▸ **Exercise objective**: With pictures left out, write out exactly every line from the start of the data through the one that contains "promotions; it’s about".

▸ **Provided data**:

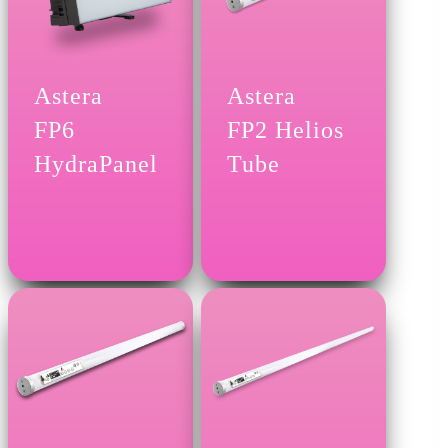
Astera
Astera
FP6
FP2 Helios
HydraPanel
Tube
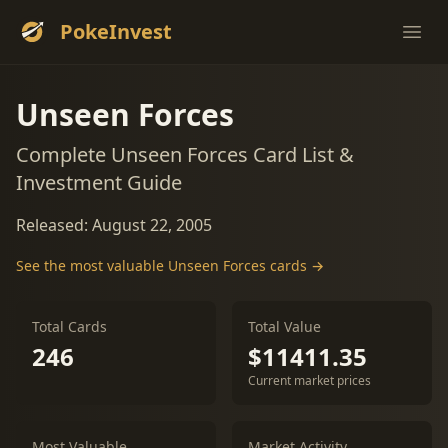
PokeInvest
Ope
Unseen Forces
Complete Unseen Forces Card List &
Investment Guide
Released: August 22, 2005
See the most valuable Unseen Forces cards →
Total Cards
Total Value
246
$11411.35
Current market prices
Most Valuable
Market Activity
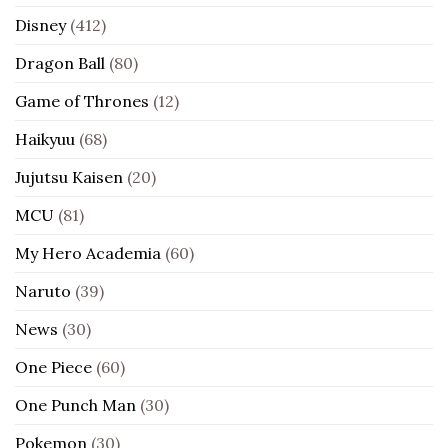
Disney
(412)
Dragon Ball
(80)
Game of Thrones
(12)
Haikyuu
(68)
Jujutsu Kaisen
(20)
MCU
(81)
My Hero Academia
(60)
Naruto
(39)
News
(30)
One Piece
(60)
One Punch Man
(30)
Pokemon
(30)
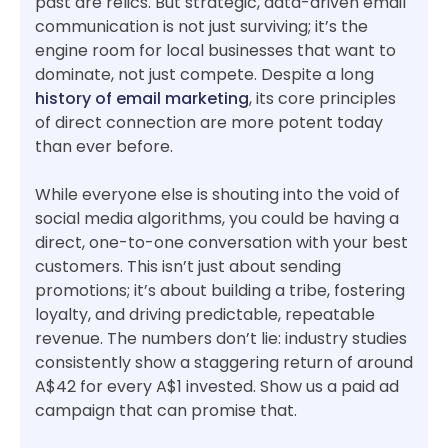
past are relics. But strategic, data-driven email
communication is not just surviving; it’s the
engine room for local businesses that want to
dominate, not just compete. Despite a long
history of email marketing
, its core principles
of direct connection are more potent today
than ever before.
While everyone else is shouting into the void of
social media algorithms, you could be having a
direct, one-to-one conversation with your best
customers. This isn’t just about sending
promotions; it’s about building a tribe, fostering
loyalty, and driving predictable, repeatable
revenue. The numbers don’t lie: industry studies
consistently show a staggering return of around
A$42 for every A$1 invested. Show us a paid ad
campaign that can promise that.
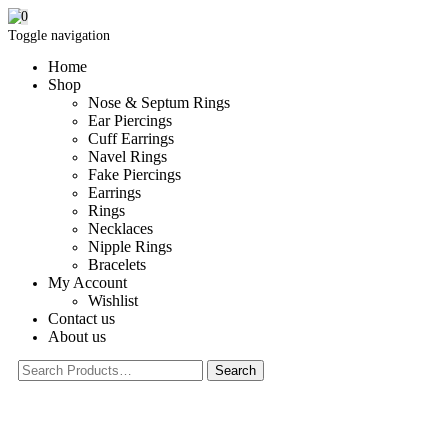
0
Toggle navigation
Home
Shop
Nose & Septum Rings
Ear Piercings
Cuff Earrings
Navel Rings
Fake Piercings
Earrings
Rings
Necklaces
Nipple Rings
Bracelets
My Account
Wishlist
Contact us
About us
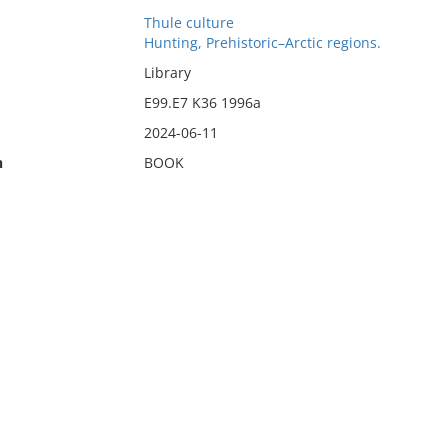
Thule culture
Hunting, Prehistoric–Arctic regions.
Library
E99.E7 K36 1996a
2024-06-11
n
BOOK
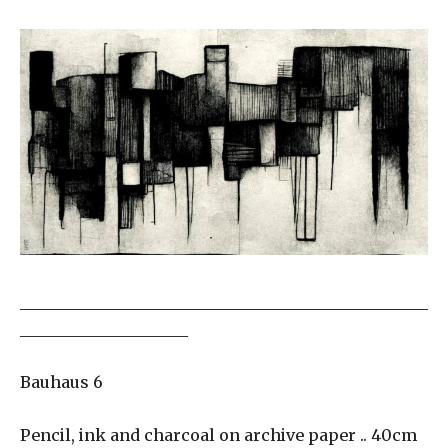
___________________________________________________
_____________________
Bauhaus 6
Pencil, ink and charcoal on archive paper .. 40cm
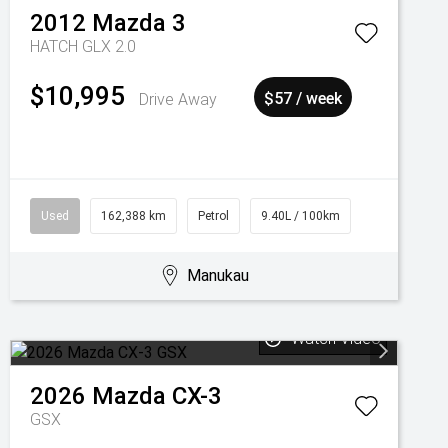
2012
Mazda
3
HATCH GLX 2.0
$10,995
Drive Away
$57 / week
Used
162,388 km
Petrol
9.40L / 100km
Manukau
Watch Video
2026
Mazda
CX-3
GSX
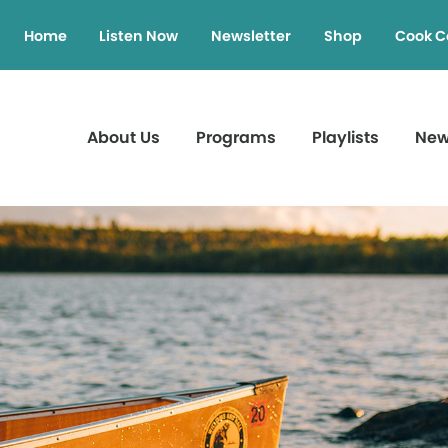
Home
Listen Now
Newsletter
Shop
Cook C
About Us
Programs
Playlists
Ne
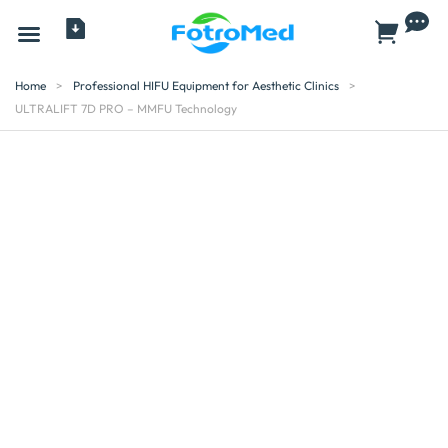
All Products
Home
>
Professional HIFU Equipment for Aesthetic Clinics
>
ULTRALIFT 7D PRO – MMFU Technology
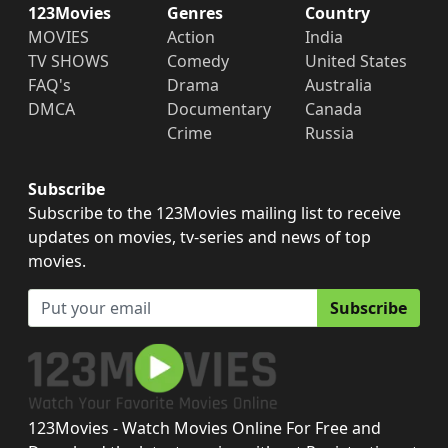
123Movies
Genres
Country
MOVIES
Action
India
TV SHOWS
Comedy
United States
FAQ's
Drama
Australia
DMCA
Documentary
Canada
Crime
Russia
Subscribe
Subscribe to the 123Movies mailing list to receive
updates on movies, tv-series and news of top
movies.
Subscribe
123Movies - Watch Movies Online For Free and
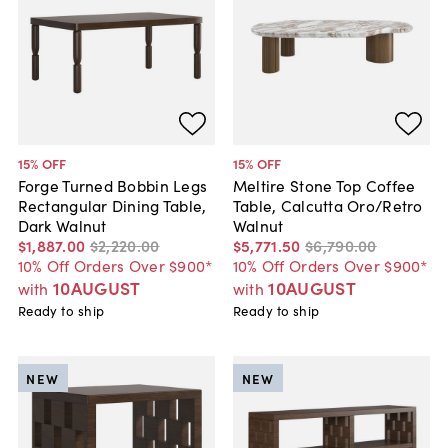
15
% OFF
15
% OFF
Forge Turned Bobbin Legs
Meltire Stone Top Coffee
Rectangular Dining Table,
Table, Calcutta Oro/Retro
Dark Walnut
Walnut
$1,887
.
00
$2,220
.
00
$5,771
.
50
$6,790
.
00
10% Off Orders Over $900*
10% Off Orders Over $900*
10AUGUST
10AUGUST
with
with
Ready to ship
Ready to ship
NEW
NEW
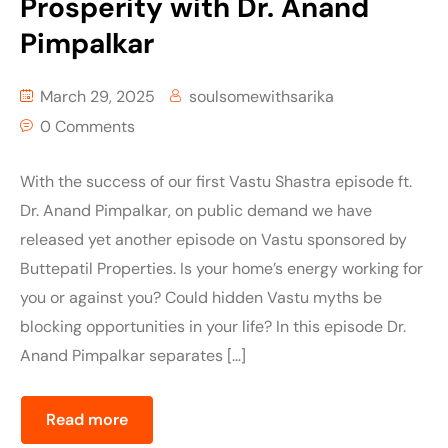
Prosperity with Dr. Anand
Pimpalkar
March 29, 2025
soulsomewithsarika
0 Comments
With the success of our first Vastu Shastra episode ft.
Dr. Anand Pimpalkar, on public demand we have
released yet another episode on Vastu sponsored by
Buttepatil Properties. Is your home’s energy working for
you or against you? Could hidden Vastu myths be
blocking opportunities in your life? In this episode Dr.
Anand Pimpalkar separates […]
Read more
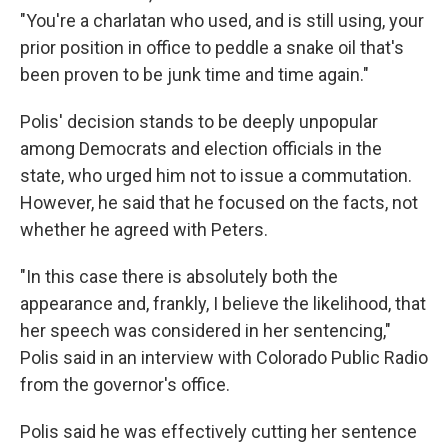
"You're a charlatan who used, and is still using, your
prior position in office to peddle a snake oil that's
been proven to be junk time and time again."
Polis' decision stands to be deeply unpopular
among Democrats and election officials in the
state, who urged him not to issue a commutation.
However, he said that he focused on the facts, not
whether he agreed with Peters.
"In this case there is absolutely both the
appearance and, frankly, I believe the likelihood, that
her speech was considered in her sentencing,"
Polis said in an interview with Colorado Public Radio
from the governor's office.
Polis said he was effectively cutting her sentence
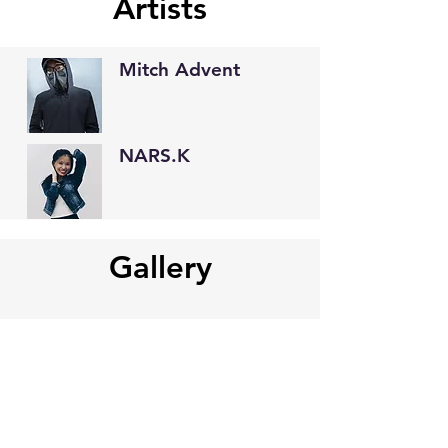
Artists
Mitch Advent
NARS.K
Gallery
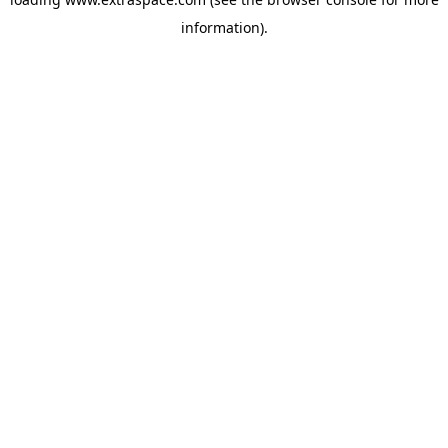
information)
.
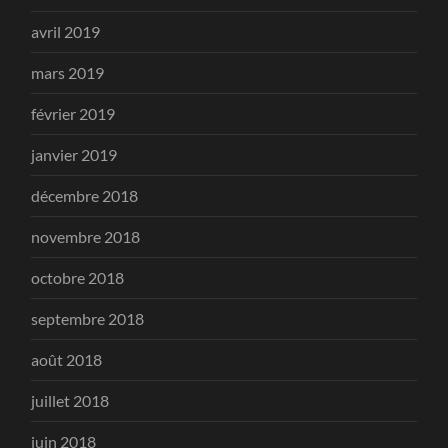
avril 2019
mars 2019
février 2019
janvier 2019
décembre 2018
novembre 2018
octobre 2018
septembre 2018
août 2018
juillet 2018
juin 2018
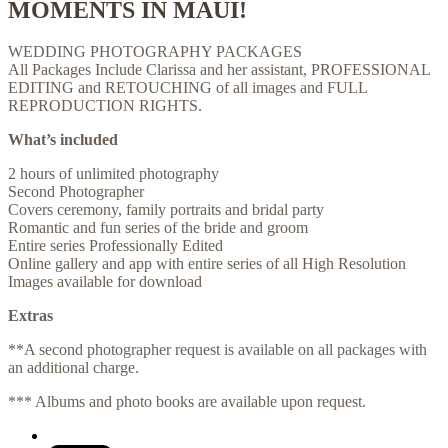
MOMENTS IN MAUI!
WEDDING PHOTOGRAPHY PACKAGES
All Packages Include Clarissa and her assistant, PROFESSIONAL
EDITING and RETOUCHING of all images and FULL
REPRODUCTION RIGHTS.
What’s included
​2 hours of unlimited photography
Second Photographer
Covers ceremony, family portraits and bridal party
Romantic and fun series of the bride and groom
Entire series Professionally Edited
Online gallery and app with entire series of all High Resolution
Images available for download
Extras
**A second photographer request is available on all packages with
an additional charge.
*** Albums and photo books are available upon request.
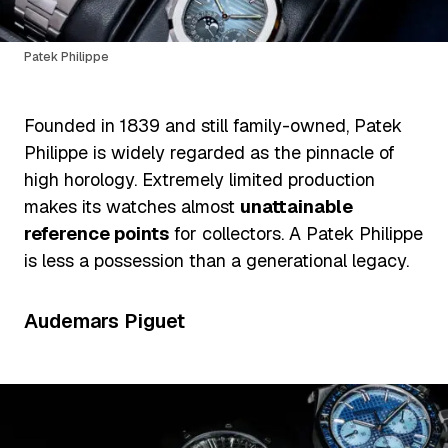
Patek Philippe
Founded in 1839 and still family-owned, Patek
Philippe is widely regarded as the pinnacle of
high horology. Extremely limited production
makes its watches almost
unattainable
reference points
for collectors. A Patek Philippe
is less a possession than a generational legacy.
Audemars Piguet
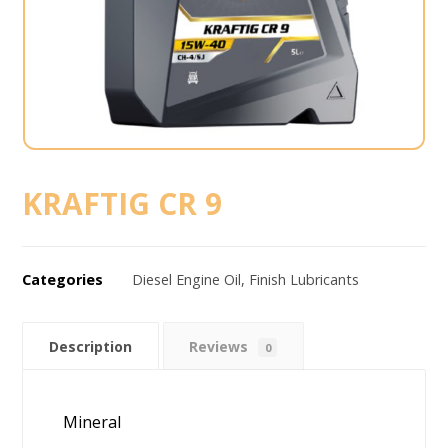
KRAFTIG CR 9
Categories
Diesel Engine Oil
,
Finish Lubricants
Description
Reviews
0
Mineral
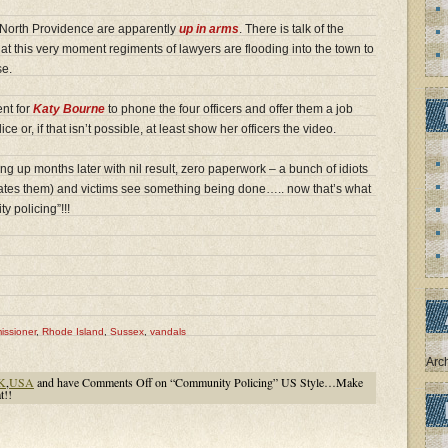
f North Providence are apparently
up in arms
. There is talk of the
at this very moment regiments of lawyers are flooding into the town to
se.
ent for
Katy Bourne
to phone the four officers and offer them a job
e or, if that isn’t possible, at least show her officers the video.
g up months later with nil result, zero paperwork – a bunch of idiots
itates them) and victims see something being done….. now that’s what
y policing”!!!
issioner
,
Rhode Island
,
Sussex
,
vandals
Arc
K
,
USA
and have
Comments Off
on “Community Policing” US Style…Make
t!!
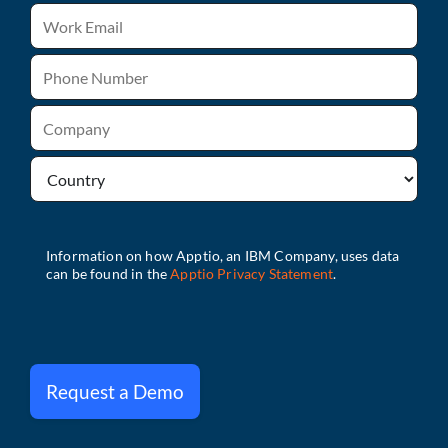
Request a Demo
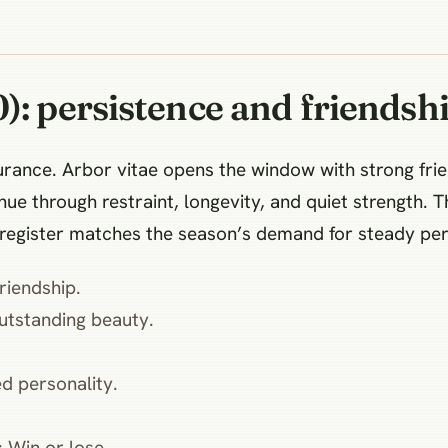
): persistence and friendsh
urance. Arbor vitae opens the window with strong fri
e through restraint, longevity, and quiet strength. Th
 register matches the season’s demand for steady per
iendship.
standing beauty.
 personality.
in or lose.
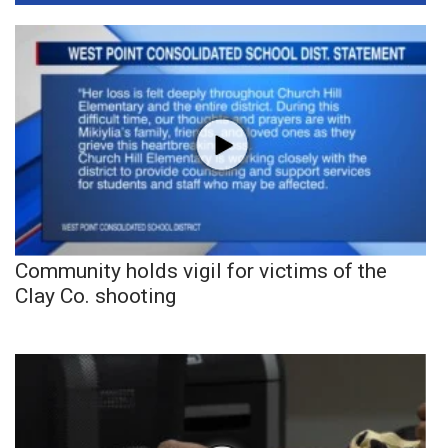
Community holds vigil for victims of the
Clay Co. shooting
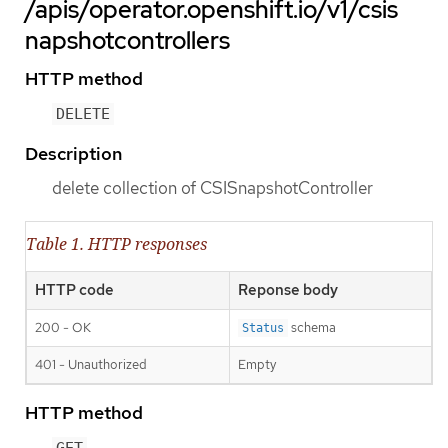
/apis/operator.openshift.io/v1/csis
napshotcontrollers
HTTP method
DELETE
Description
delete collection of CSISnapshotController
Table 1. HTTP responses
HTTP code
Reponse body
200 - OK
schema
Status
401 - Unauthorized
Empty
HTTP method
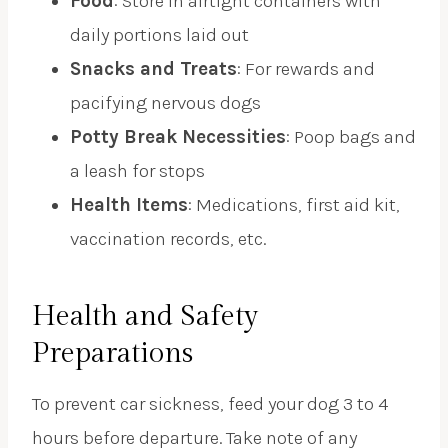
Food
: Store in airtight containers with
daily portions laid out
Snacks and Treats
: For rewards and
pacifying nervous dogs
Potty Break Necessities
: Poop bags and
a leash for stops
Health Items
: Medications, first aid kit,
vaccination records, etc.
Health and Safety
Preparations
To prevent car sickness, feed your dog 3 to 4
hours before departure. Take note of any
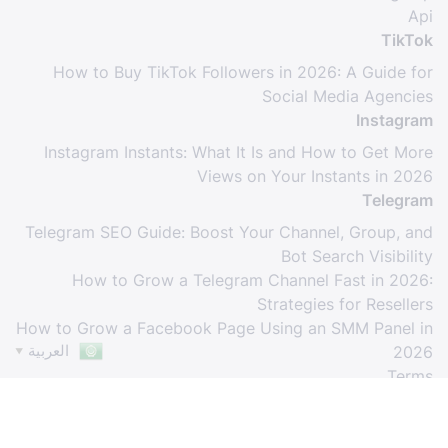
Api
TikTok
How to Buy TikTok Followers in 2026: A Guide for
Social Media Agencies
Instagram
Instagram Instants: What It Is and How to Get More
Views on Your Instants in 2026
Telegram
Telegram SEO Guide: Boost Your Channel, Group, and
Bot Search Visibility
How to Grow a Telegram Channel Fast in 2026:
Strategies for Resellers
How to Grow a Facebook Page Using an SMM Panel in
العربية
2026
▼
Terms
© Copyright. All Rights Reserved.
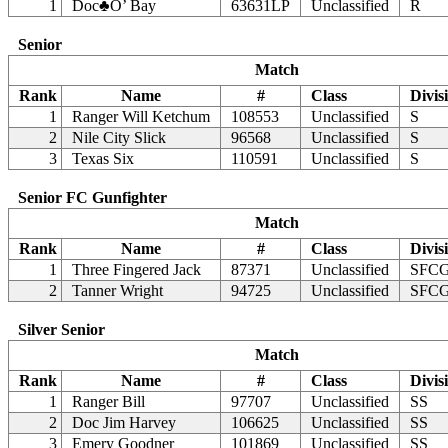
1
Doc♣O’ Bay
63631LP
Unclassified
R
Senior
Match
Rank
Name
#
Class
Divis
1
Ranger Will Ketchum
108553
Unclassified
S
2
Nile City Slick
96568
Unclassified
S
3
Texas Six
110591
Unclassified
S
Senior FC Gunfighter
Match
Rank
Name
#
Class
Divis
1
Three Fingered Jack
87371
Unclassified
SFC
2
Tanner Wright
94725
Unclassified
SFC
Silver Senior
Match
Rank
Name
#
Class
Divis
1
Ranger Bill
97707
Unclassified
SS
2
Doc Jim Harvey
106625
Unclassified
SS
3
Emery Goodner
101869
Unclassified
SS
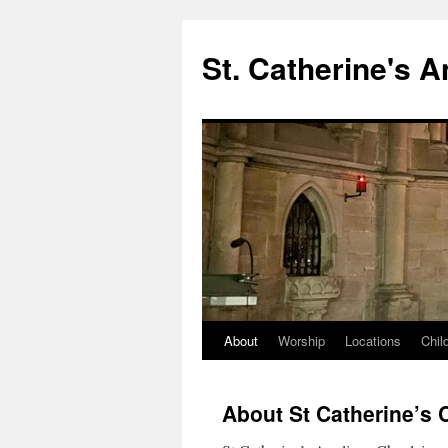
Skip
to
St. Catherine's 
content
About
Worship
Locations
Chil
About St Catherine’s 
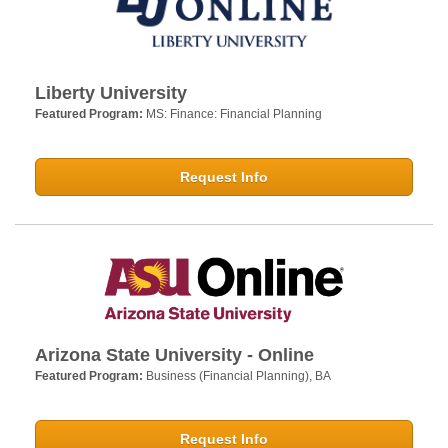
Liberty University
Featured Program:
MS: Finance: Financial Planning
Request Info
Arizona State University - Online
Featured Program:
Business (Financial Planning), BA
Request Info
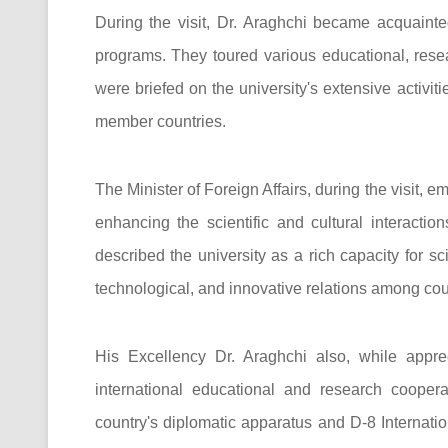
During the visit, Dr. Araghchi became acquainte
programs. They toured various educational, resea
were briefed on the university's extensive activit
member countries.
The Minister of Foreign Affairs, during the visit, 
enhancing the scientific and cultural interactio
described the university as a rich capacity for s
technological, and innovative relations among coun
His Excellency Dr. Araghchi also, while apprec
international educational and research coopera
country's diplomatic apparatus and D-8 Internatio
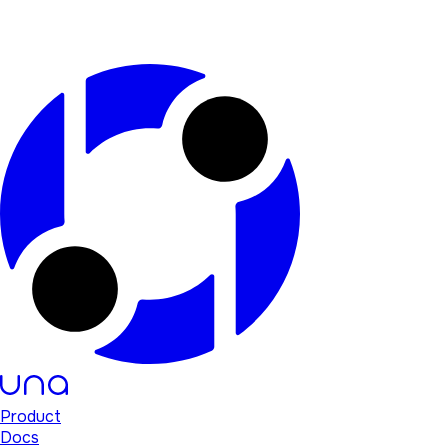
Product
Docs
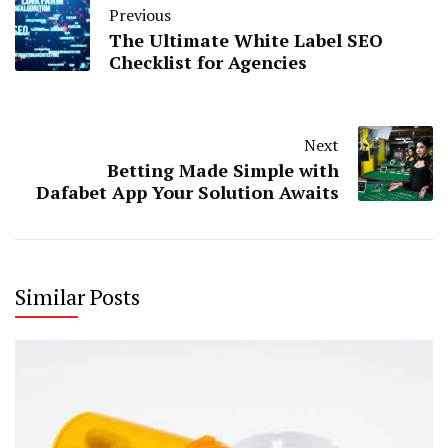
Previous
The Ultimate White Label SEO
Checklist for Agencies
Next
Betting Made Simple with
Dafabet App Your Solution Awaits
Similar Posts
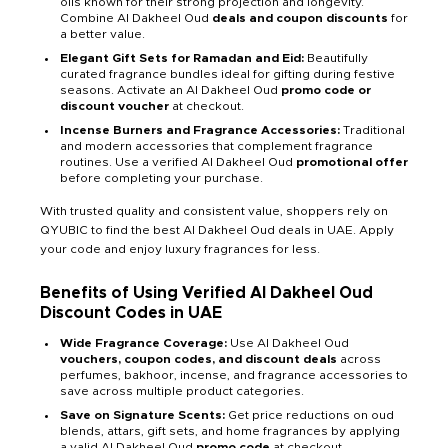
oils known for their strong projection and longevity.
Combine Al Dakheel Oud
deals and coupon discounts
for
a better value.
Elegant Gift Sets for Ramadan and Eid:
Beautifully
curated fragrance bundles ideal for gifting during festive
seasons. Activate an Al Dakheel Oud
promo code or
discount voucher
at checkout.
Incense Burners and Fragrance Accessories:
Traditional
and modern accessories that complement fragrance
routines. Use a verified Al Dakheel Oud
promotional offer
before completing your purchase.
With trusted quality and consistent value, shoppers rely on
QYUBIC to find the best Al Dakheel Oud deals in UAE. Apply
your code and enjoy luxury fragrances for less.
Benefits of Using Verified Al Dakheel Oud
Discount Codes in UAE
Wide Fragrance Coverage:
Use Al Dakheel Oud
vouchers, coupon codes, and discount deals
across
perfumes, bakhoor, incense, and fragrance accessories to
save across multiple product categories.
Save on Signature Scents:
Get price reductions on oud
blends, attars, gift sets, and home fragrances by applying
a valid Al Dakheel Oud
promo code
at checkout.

▸ **Expected output**:
Astera
Astera
FP6
FP2 Helios
HydraPanel
Tube
PokeInvest
Ope
Unseen Forces
Complete Unseen Forces Card List &
Investment Guide
Released: August 22, 2005
See the most valuable Unseen Forces cards →
Total Cards
Total Value
246
$11411.35
Current market prices
Most Valuable
Market Activity
Disney
(412)
Dragon Ball
(80)
Game of Thrones
(12)
Haikyuu
(68)
Jujutsu Kaisen
(20)
MCU
(81)
My Hero Academia
(60)
Naruto
(39)
News
(30)
One Piece
(60)
One Punch Man
(30)
Pokemon
(30)
past are relics. But strategic, data-driven email
communication is not just surviving; it’s the
engine room for local businesses that want to
dominate, not just compete. Despite a long
history of email marketing
, its core principles
of direct connection are more potent today
than ever before.
While everyone else is shouting into the void of
social media algorithms, you could be having a
direct, one-to-one conversation with your best
customers. This isn’t just about sending
promotions; it’s about building a tribe, fostering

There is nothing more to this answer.